◆ **Work to complete**:
Produce an exact copy of the lines from the line containing "A&P Innovator of the Year Award" through the last line of the entries below, and only those lines.

◆ **Exercise data**:
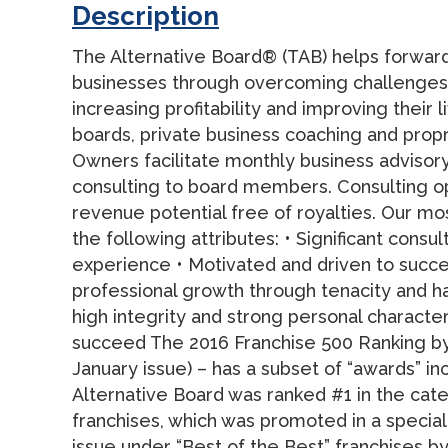
Description
The Alternative Board® (TAB) helps forward
businesses through overcoming challenges 
increasing profitability and improving their 
boards, private business coaching and propr
Owners facilitate monthly business adviso
consulting to board members. Consulting op
revenue potential free of royalties. Our mo
the following attributes: • Significant cons
experience • Motivated and driven to succ
professional growth through tenacity and h
high integrity and strong personal characte
succeed The 2016 Franchise 500 Ranking by
January issue) – has a subset of “awards” in
Alternative Board was ranked #1 in the cat
franchises, which was promoted in a speci
issue under “Best of the Best” franchises b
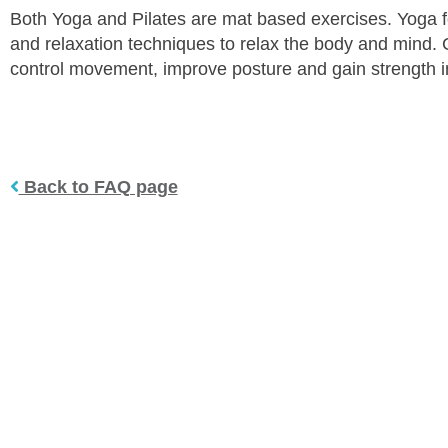
Both Yoga and Pilates are mat based exercises. Yoga f
and relaxation techniques to relax the body and mind. C
control movement, improve posture and gain strength in
Back to FAQ page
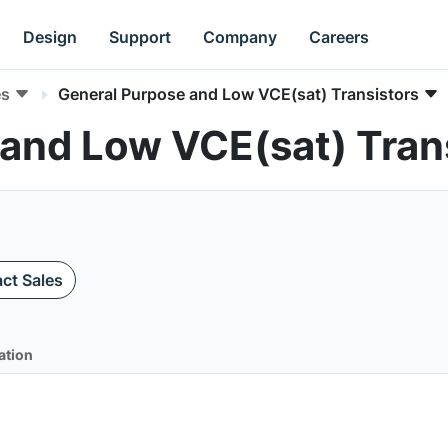
Design
Support
Company
Careers
es
General Purpose and Low VCE(sat) Transistors
 and Low VCE(sat) Tran
ct Sales
ation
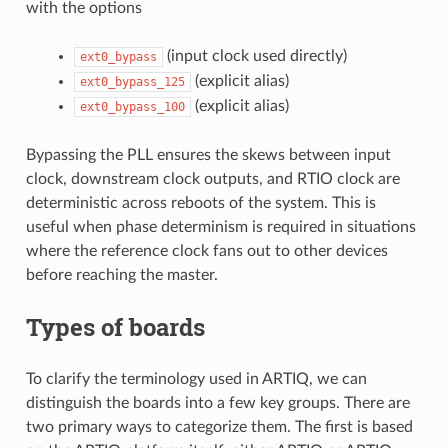
with the options
(input clock used directly)
ext0_bypass
(explicit alias)
ext0_bypass_125
(explicit alias)
ext0_bypass_100
Bypassing the PLL ensures the skews between input
clock, downstream clock outputs, and RTIO clock are
deterministic across reboots of the system. This is
useful when phase determinism is required in situations
where the reference clock fans out to other devices
before reaching the master.
Types of boards
To clarify the terminology used in ARTIQ, we can
distinguish the boards into a few key groups. There are
two primary ways to categorize them. The first is based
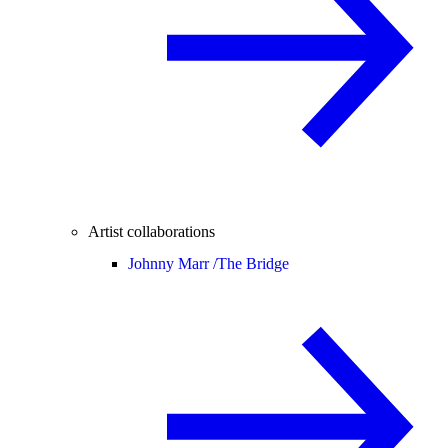
Artist collaborations
Johnny Marr /
The Bridge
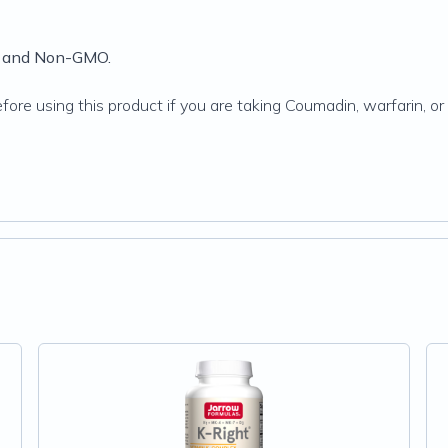
ee and Non-GMO.
efore using this product if you are taking Coumadin, warfarin, o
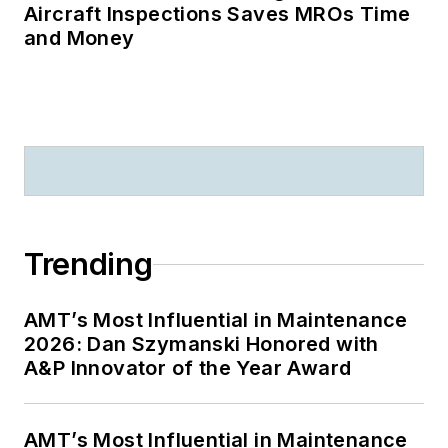
Aircraft Inspections Saves MROs Time
and Money
Trending
AMT’s Most Influential in Maintenance
2026: Dan Szymanski Honored with
A&P Innovator of the Year Award
AMT’s Most Influential in Maintenance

◆ **Answer area**:
A&P Innovator of the Year Award
AMT’s Most Influential in Maintenance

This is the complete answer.